Really: We’re here, we’re alive, we’re making music (and in fact we have a Very Major Discovery to announce soon). If only we were not invisible to the world….


UPDATE: I’m far too impatient, but after ten days of nothing getting indexed, we also deleted the lines for link rel=next and link rel=prev, which were all pointing to the same page and thus might be sending crawlers into a loop. It wasn’t right, regardless, so it can’t hurt. Another trap laid by WordPress for the unwary.


UPDATE 2 (8 July 2013): After two weeks, Google has found one search result (that for Biamonti 274) and Bing/Yahoo has found two (the Scherzo to the Fifth Symphony and Hess 79). So I think we’re finally on the right track; there’s no obvious reason why those pages should be indexable and nothing else is. Roman Maeschi suggested that having a 301 redirect from the www URLs of the site to the non-WWW URLs of the site would be useful, since this is another canonical issue; Google etc. may see these as duplicate pages and then as a result index neither.

In any event, for the curious, this was the code that was inserted into the .htaccess file to get the redirects from the URL to the URL; as far as I can tell, it’s working beautifully:

Options +FollowSymlinks
RewriteEngine on
RewriteBase /

### re-direct IP address to non-www form of main domain

### re-direct www to non-www of main domain

### re-direct any parked domain to non-www form of main domain
RewriteCond %{http_host} !^$ [nc]
RewriteRule ^(.*)$$1 [r=301,nc,L]

Thanks to this article, which gave us something clear, slick and handy to cut and paste:
In any event, I think since we are getting a small handful of search result pages, it’s now just a matter of (a very long) time before we get them all. Fingers crossed.

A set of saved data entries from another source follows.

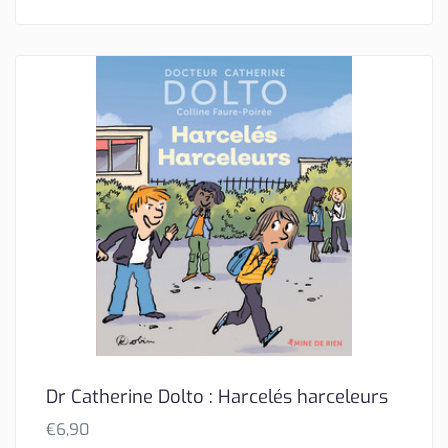
Dr Catherine Dolto : Harcelés harceleurs
€
6,90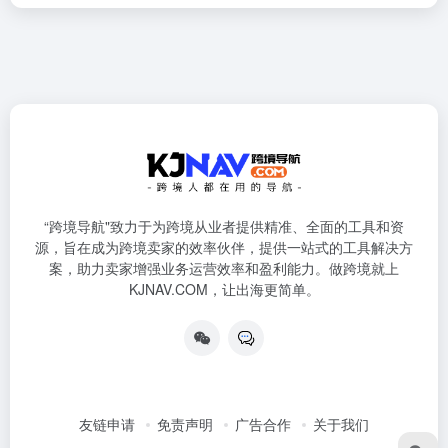
“跨境导航"致力于为跨境从业者提供精准、全面的工具和资
源，旨在成为跨境卖家的效率伙伴，提供一站式的工具解决方
案，助力卖家增强业务运营效率和盈利能力。做跨境就上
KJNAV.COM，让出海更简单。
友链申请
免责声明
广告合作
关于我们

UPDATE 3 (16 July 2013): After three weeks, Google is up to nine search result pages indexed; Bing/Yahoo is up to 8. Roman likens it to trying to turn an oil tanker at sea, and it’s an apt analogy. This is excruciatingly slow but it’s coming, bit by bit. Just, erm, 391 to go….

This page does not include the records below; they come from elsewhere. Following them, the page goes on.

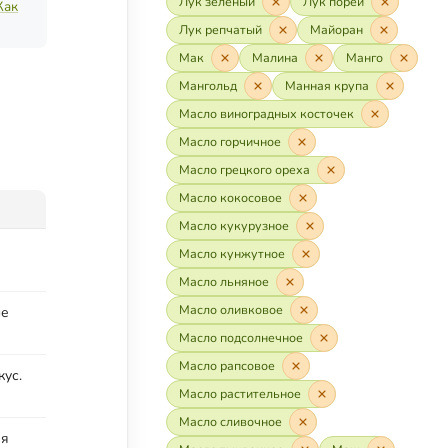
Лук зелёный
Лук порей
Как
Лук репчатый
Майоран
Мак
Малина
Манго
Мангольд
Манная крупа
Масло виноградных косточек
Масло горчичное
Масло грецкого ореха
Масло кокосовое
Масло кукурузное
Масло кунжутное
Масло льняное
Масло оливковое
ше
Масло подсолнечное
Масло рапсовое
ус.
Масло растительное
Масло сливочное
ля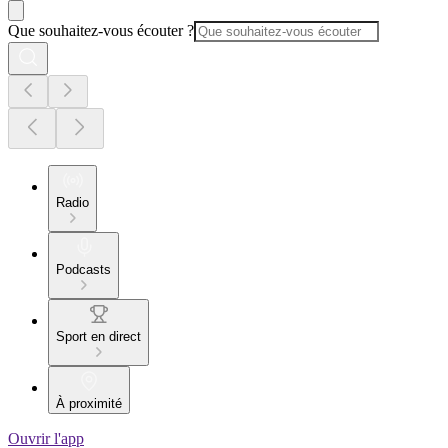
Que souhaitez-vous écouter ?
Radio
Podcasts
Sport en direct
À proximité
Ouvrir l'app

UPDATE 4 (15 August 2013): The glacial pace continues. Google is up to 13 search result pages indexed, though now all of Google’s results for the old website are gone (which is good, because they were mostly dead links). Bing, alas, is now down to 6. It may drop even farther, since two of those six are links to the old site as well. The slowness of this procedure has made me stop checking daily, anyway. It will get there when it gets there.

UPDATE 5 (23 September 2013): We have had a major breakthrough! Possibly it was connected to a number of websites linking to The Unheard Beethoven as a result of the discovery of Hess 137, or it may be pure coincidence. But as of today there are 181 search result pages for Google, whereas last week there were only about 25. We hope the rest will follow in short order. Bing has only 45, but again that’s good progress.

UPDATE 6 (27 September 2013): The glacier has clearly broken free. On September 23 there were 181 search result pages in Google; on September 25 there were 202; on September 26 there were 220. Now that over half of the search result pages are indexed, the Google search box at the top of the page is actually usable (not 100% complete, but it returns results). I think we can finally relax a bit, and it has taken about three months after eliminating the link rel=’canonical’ garbage to reach this stage. Thanks again to Roman Maeschi for the key insight that rescued this poor forsaken website from oblivion.

UPDATE 7 (30 September 2013): 281 results as of today on Google, so almost to the 75% mark. Bing is lagging with 51, but still moving in the right direction.

UPDATE 8 (15 October 2013): Google and Beethoven have reached a truce. Google is showing 480 search results, which should be just about everything on the site; if it’s not, I expect they’ll be added any day now. I am calling this case closed after approximately four months. Bing is lagging badly behind (74 results) but since we use Google for the site search engine, that’s the one that really counts so far as I’m concerned. Thanks once more to Kevin and Roman for helping us get this sorted out.